Exercise instructions
Report all lines in the records that hold the string "insuflados".

##########

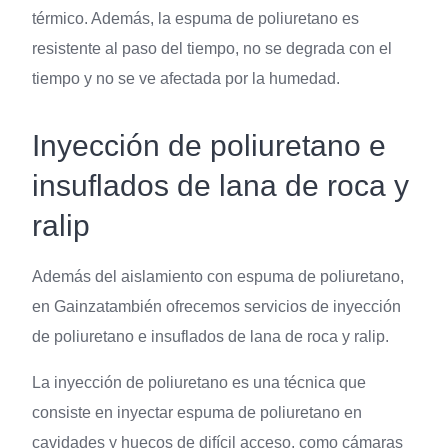
térmico. Además, la espuma de poliuretano es
resistente al paso del tiempo, no se degrada con el
tiempo y no se ve afectada por la humedad.
Inyección de poliuretano e
insuflados de lana de roca y
ralip
Además del aislamiento con espuma de poliuretano,
en Gainzatambién ofrecemos servicios de inyección
de poliuretano e insuflados de lana de roca y ralip.
La inyección de poliuretano es una técnica que
consiste en inyectar espuma de poliuretano en
cavidades y huecos de difícil acceso, como cámaras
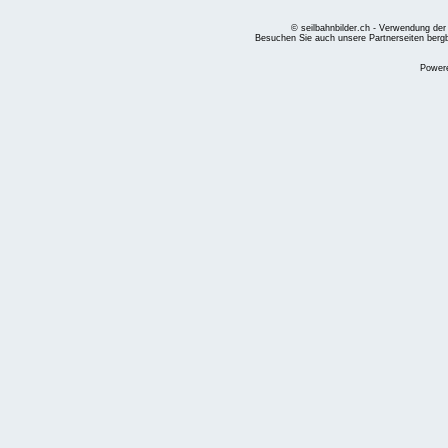
© seilbahnbilder.ch - Verwendung der
Besuchen Sie auch unsere Partnerseiten
berg
Power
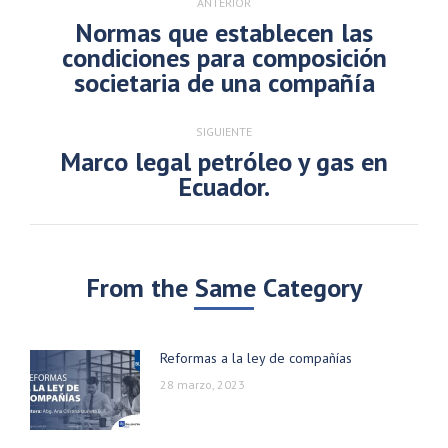
entre
ANTERIOR
publicaciones
Normas que establecen las
condiciones para composición
Publicación
societaria de una compañía
anterior:
SIGUIENTE
Marco legal petróleo y gas en
Publicación
Ecuador.
siguiente:
From the Same Category
Reformas a la ley de compañías
28 marzo, 2023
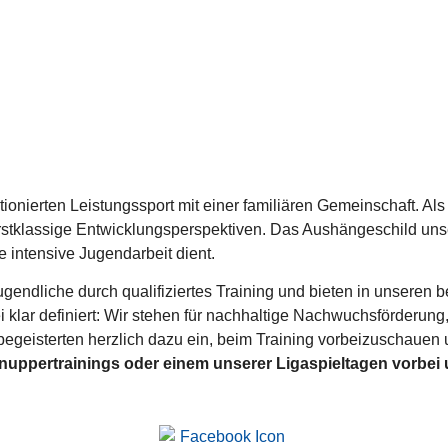
onierten Leistungssport mit einer familiären Gemeinschaft. Als
rstklassige Entwicklungsperspektiven. Das Aushängeschild unser
e intensive Jugendarbeit dient.
endliche durch qualifiziertes Training und bieten in unseren b
klar definiert: Wir stehen für nachhaltige Nachwuchsförderung, g
llbegeisterten herzlich dazu ein, beim Training vorbeizuschaue
ppertrainings oder einem unserer Ligaspieltagen vorbei 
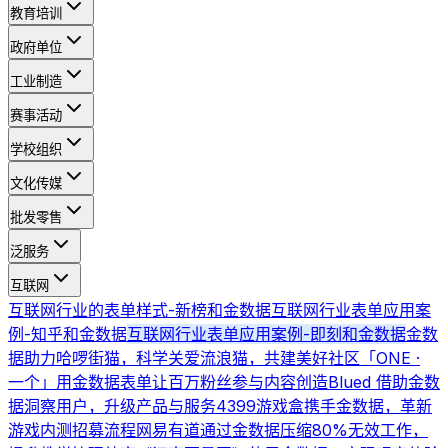
教育培训
政府单位
工业制造
赛事活动
学校组织
文化传媒
批发零售
泛服务
互联网
互联网行业的表单样式-新榜和金数据
互联网行业表单应用案
例-知乎和金数据
互联网行业表单应用案例-即刻和金数据
金数
据助力哈啰街猫，科学关爱流浪猫，共建美好社区
「ONE ·
一个」用金数据表单让百万粉丝参与内容创造
Blued 借助金数
据洞察用户，升级产品与服务
4399游戏盒携手金数据，革新
游戏内测招募流程
网易有道通过金数据压缩80%无效工作，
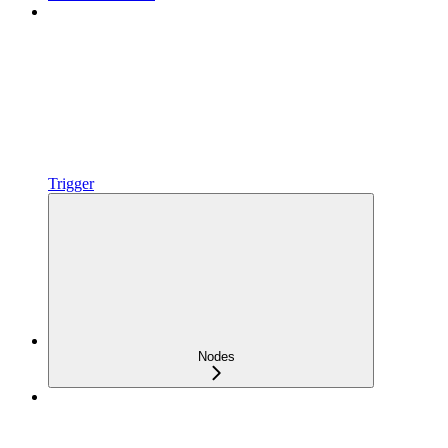
Trigger
Nodes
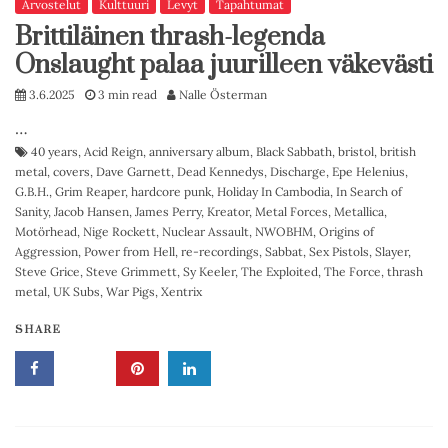
Arvostelut
Kulttuuri
Levyt
Tapahtumat
Brittiläinen thrash-legenda
Onslaught palaa juurilleen väkevästi
3.6.2025
3 min read
Nalle Österman
…
40 years
,
Acid Reign
,
anniversary album
,
Black Sabbath
,
bristol
,
british
metal
,
covers
,
Dave Garnett
,
Dead Kennedys
,
Discharge
,
Epe Helenius
,
G.B.H.
,
Grim Reaper
,
hardcore punk
,
Holiday In Cambodia
,
In Search of
Sanity
,
Jacob Hansen
,
James Perry
,
Kreator
,
Metal Forces
,
Metallica
,
Motörhead
,
Nige Rockett
,
Nuclear Assault
,
NWOBHM
,
Origins of
Aggression
,
Power from Hell
,
re-recordings
,
Sabbat
,
Sex Pistols
,
Slayer
,
Steve Grice
,
Steve Grimmett
,
Sy Keeler
,
The Exploited
,
The Force
,
thrash
metal
,
UK Subs
,
War Pigs
,
Xentrix
SHARE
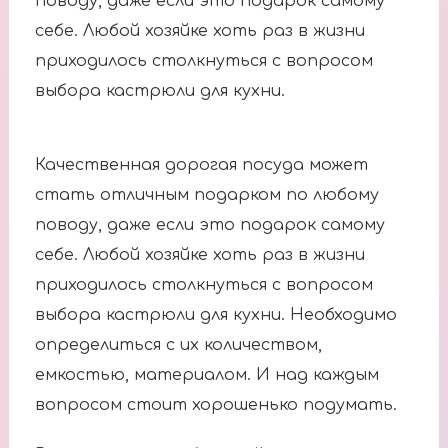
поводу, даже если это подарок самому
себе. Любой хозяйке хоть раз в жизни
приходилось столкнуться с вопросом
выбора кастрюли для кухни.
Качественная дорогая посуда может
стать отличным подарком по любому
поводу, даже если это подарок самому
себе. Любой хозяйке хоть раз в жизни
приходилось столкнуться с вопросом
выбора кастрюли для кухни. Необходимо
определиться с их количеством,
емкостью, материалом. И над каждым
вопросом стоит хорошенько подумать.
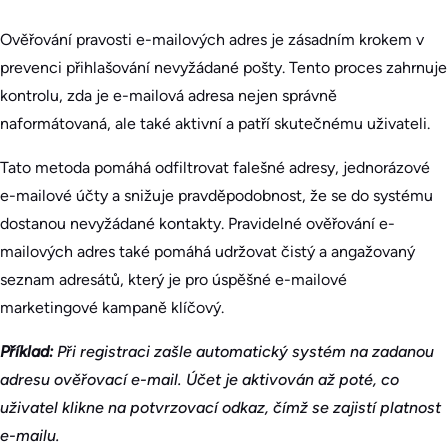
Ověřování pravosti e-mailových adres je zásadním krokem v
prevenci přihlašování nevyžádané pošty. Tento proces zahrnuje
kontrolu, zda je e-mailová adresa nejen správně
naformátovaná, ale také aktivní a patří skutečnému uživateli.
Tato metoda pomáhá odfiltrovat falešné adresy, jednorázové
e-mailové účty a snižuje pravděpodobnost, že se do systému
dostanou nevyžádané kontakty. Pravidelné ověřování e-
mailových adres také pomáhá udržovat čistý a angažovaný
seznam adresátů, který je pro úspěšné e-mailové
marketingové kampaně klíčový.
Příklad:
Při registraci zašle automatický systém na zadanou
adresu ověřovací e-mail. Účet je aktivován až poté, co
uživatel klikne na potvrzovací odkaz, čímž se zajistí platnost
e-mailu.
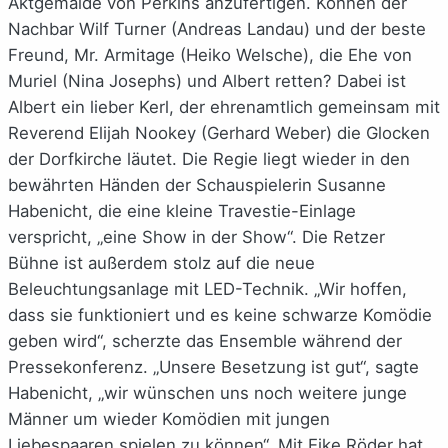
Aktgemälde von Perkins anzufertigen. Können der
Nachbar Wilf Turner (Andreas Landau) und der beste
Freund, Mr. Armitage (Heiko Welsche), die Ehe von
Muriel (Nina Josephs) und Albert retten? Dabei ist
Albert ein lieber Kerl, der ehrenamtlich gemeinsam mit
Reverend Elijah Nookey (Gerhard Weber) die Glocken
der Dorfkirche läutet. Die Regie liegt wieder in den
bewährten Händen der Schauspielerin Susanne
Habenicht, die eine kleine Travestie-Einlage
verspricht, „eine Show in der Show“. Die Retzer
Bühne ist außerdem stolz auf die neue
Beleuchtungsanlage mit LED-Technik. „Wir hoffen,
dass sie funktioniert und es keine schwarze Komödie
geben wird“, scherzte das Ensemble während der
Pressekonferenz. „Unsere Besetzung ist gut“, sagte
Habenicht, „wir wünschen uns noch weitere junge
Männer um wieder Komödien mit jungen
Liebespaaren spielen zu können“. Mit Eike Röder hat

##########

Output of the task
insuflados de lana de roca y
de poliuretano e insuflados de lana de roca y ralip.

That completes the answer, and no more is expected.